On December 13, 2020, the US Government announced a major cyberattack on the US Treasury and Commerce departments. When you are a US government department, smaller hackers don’t stand a chance against the routine security procedures of these organizations. These were large scale sophisticated attacks that took months and likely dozens if not hundreds of people to successfully orchestrate. When you are the size and scale of the US Treasury, you attract the attention of other countries. Only foreign state agents with millions of dollars to spend and the number of employees to spend months carefully hacking will have a chance at a successful attack. The most likely candidate is Russia but other contenders include China, Iran, and North Korea.
The Attack Vector
Media reports are mixed with NPR saying “the hackers reportedly broke into the email systems at those two government departments.” Most other reports are calling this a “supply chain attack.” What is a “supply chain attack”? A “Supply Chain Attack” (SCA) targets less secure elements in an organization’s supply chain. Instead of immediately trying to get into the email or financial systems, an SCA will try to enter through a less secure path and then sit and wait while it collects information. For example the hackers in the Target attack were able to hack into an aquarium (yes, a fish tank) in Target’s corporate offices. While the acquarium isn’t part of the retailer’s supply chain, the name of the attack still applies.
In the case of the US Treasury attack, the attack vector was through a third party provider, SolarWinds. SolarWinds provides IT management services to the US Government including the US Treasury, the US Department of Commerce, the National Security Administration (NSA), the Department of Homeland Security, and all the branches of the US military: Army, Air Force, Navy, and Marines. Other clients include Ford, Microsoft and AT&T. So this may not be over soon.
Instead of directly hacking into government systems, the hackers chose to target SolarWinds. They somehow managed to get access to SolarWinds code repository and insert their own code base into that repository. For some time now, whenever SolarWinds sent out a software update to all its clients, that update included the attack software (which has been named “SUNBURST” by the cybercommunity). SUNBURST was part of every SolarWind software release from March 2020 until it was revealed yesterday.

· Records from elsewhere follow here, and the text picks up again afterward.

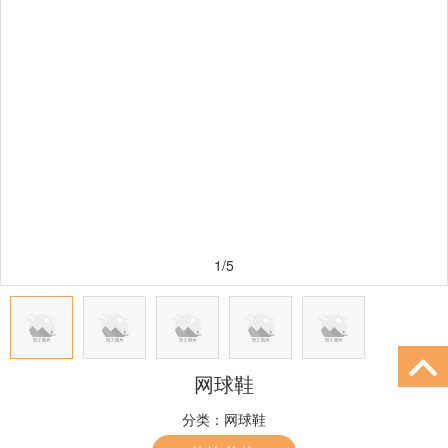
1/5
网球鞋
分类：
网球鞋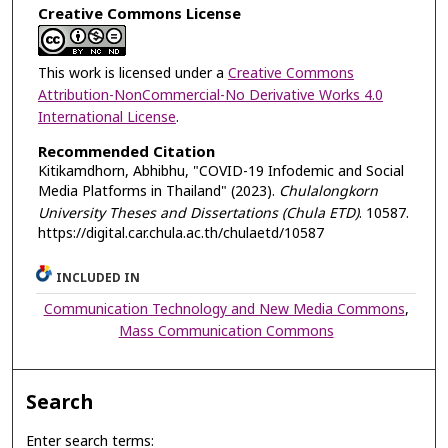
Creative Commons License
This work is licensed under a
Creative Commons
Attribution-NonCommercial-No Derivative Works 4.0
International License
.
Recommended Citation
Kitikamdhorn, Abhibhu, "COVID-19 Infodemic and Social
Media Platforms in Thailand" (2023).
Chulalongkorn
University Theses and Dissertations (Chula ETD)
. 10587.
https://digital.car.chula.ac.th/chulaetd/10587
INCLUDED IN
Communication Technology and New Media Commons
,
Mass Communication Commons
Search
Enter search terms: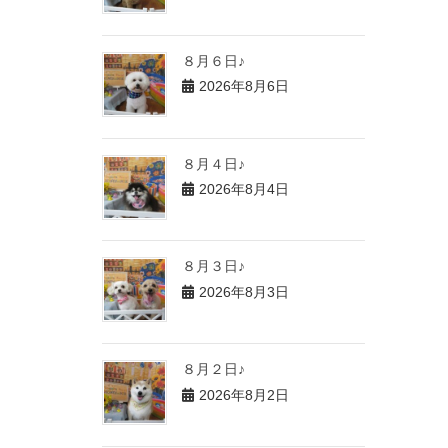
８月６日♪
2026年8月6日
８月４日♪
2026年8月4日
８月３日♪
2026年8月3日
８月２日♪
2026年8月2日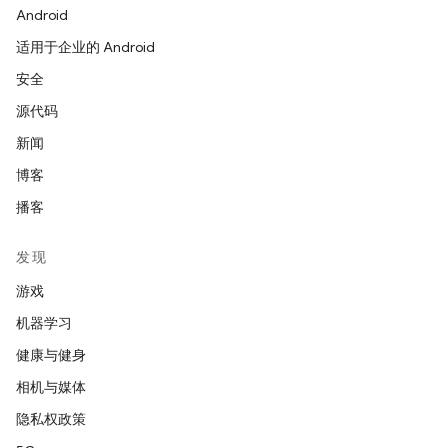
Android
适用于企业的 Android
安全
源代码
新闻
博客
播客
发现
游戏
机器学习
健康与健身
相机与媒体
隐私权政策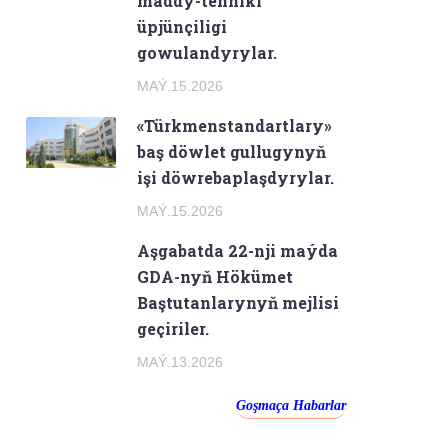
maddy-tehniki
üpjünçiligi
gowulandyrylar.
MAÝ.15.2026
«Türkmenstandartlary»
baş döwlet gullugynyň
işi döwrebaplaşdyrylar.
MAÝ.15.2026
Aşgabatda 22-nji maýda
GDA-nyň Hökümet
Baştutanlarynyň mejlisi
geçiriler.
MAÝ.13.2026
Goşmaça Habarlar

SolarWinds is a private company valued in excess of $4.5B USD and with sales in excess of $500M USD per year. The US Government has directed all government agencies to immediately turn off SolarWinds software. Certainly this is an embarrassment to SolarWinds and its owners, and points to lapses of security within the company. There will be a financial cost to SolarWinds and a lot of worry within government circles. It will never be known what state or trade secrets were exfiltrated by the hackers.
Lessons for Smaller Businesses
While few of our businesses will ever be large enough to attract the attention of state actors of cyberterrorism, the story should remind us not to take security lightly. The software we let into our businesses should be vetted as thoroughly as the employees we hire. Although SolarWinds has some very large clients, they have also be advertising to Atlas Solutions to take us on as a client as well (we didn’t accept).
While there is never a guarantee that a system can’t be hacked or that software doesn’t have vulnerabilities, there are factors to consider in choosing software that is likely to be safer:
- What is the company’s security stance or policy? Do they have a documented security practice on their website?
Some companies are so focused on profit and cash flow and only add in security when a weakness is noticed. Others, like Google, build software knowing that their future brand and customer base are counting on them to be secure. One thing to ask for is their SOC2 or SOC3 independent compliance audit. If it is software that is critical to your organization, ask for this certification.
- How long has the company been around? How big are they?
While age isn’t the only determinant, it is an important one. Software vendors should have enough maturity to have weathered a few crises and still maintain their business.
- Are they too big?
Size is a tricky one. SolarWinds was large–I would say too large. Large software vendors attract large predators and they give preferential treatment to their large clients over their smaller ones. While I don’t recommend putting all your eggs into a new start-up, I also advise caution when dealing with larger companies.
- What is their market share?
Related to this is the percentage of market share than a vendor has. There are many more viruses written for Microsoft Windows than for Apple Macintosh. Why is this? Simple: with about 77% of market share, writing a virus to infect Windows will get you about 3 times the infection rate as writing viruses for OSX. Similarly, with most of the world using Zoom as their video conferencing platform (about 36%), hackers will be trying to attack Zoom instead of products with lower adoption.
- What does a Web Search reveal about them?
A quick search can find reports of software problems and previous security issues. Sudden changes in a company’s ownership, or management team can also indicate either past problems or new ones. Also, publicly traded companies tend to be more sensitive to media reports and shareholder concerns than privately held ones.
*Disclaimer: This report was written shortly after the attack was announced and is based on information provided by NPR News and reports from the US Cybersecurity and Infrastructure Security Agency (CISA). As further details and analysis is uncovered, additional details and information may be forthcoming. Please review any updated news reports for any update of the actual incident analysis of this breach.